Data security and cyber risk

Our approach

Digitalisation of processes and activities can have numerous advantages and makes work easier. However, increased digitalisation also increases the risk of cyberattacks. This means that protecting digital systems and infrastructure is crucial for companies. In addition, data, including customer data, also need to be secured.

Cyberattacks can have a profound impact on a company and its businesses, what can result in production shutdowns, supply disruption, and breaches or loss of personal data. Naturally, this also risks a loss of reputation.

Our employees and all business partners, including our customers, rely on the measures and prerequisite programmes implemented throughout the Jungbunzlauer Group to safeguard systems and data and minimise the risk of data breaches and cyberattacks.

Compliance with applicable data protection laws is key to building on Jungbunzlauer’s success and increasing the confidence of our customers in the quality of our services. It is also crucial for increasing our employees’ and contractors’ trust in us as an attractive employer.

We implement robust measures in order to ensure a high level of data protection. Human behaviour plays one of the most important roles in cyber risk manage-ment and data security. This is why we focus on training our employees. We want to  achieve an open culture. We talk about cybersecurity and we act attentively and responsibly.

Our high safety standards for our Information Technology (IT) systems safeguard our digital infrastructure and reduce the risk of cyberattacks. Operational excellence is ensured by our Operational Technology (OT) systems.

Our ambition

Confidentiality, availability and integrity of data should be maintained within the whole Jungbunzlauer Group to guarantee regulatory compliance, as well as compliance with internal guidelines. These are also vital for safeguarding the reputation of our company.

Our focus areas based on the NIST cybersecurity domains

Identify focus areas

  • Inventory of all hardware assets
  • Inventory of all software assets

Protect focus areas

  • 100% coverage of malware and threat hunting technology
  • Strict network segmentation and traffic control

 

Detect focus areas

  • 24/7 secure operations centre
  • State-of-the-art use cases to identify breaches

Respond to focus areas

  • CSIRT organisation
  • Contracted partners

 

Recover focus areas

  • Backup and connections
  • Table-top exercises

Key measures and evaluation

Internal audits

Targets for 2023

Implementation of an audit process

Progress and achievements in 2023

All security and cyber services were included in a regular audit process

Employee trainings

Targets for 2023

Initiate new training sessions for employees 

Conduct phishing campaigns via email

Progress and achievements in 2023

Different trainings were made available, e.g.
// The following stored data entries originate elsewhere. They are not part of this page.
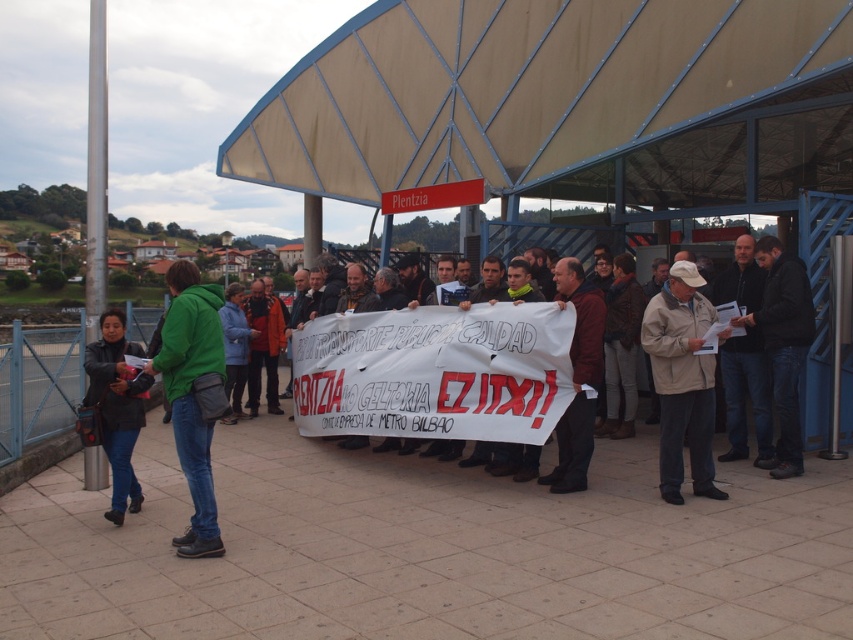 Who is positioned more to the right, beige fabric jacket at center or black leather jacket at lower left?

Positioned to the right is beige fabric jacket at center.

Consider the image. Does beige fabric jacket at center appear over black leather jacket at lower left?

Correct, beige fabric jacket at center is located above black leather jacket at lower left.

Image resolution: width=853 pixels, height=640 pixels. What are the coordinates of `beige fabric jacket at center` in the screenshot? It's located at (682, 380).

Between beige fabric jacket at center and dark blue jeans at center, which one has less height?

Standing shorter between the two is beige fabric jacket at center.

Where is `beige fabric jacket at center`? beige fabric jacket at center is located at coordinates (682, 380).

Clean Desk Policy training and Social Media Phishing campaigns were performed

Substantiated complaints

concerning breaches of customer privacy and losses of customer data

Targets for 2023

Zero complaints concerning breaches of customer privacy and losses of customer data

Progress and achievements in 2023

Zero confirmed complaints concerning breaches of customer privacy received, and zero leaks, thefts or losses of customer data identified in 2023

Outlook

Our goal is to continuously improve the security of our processes and systems in order to reduce the threat posed by cyber risks. Our cybersecurity programme will be further expanded in the future. Various projects and measures are set to be implemented over the coming years.
We constantly monitor current and potential future challenges in order to adapt to changing circumstances.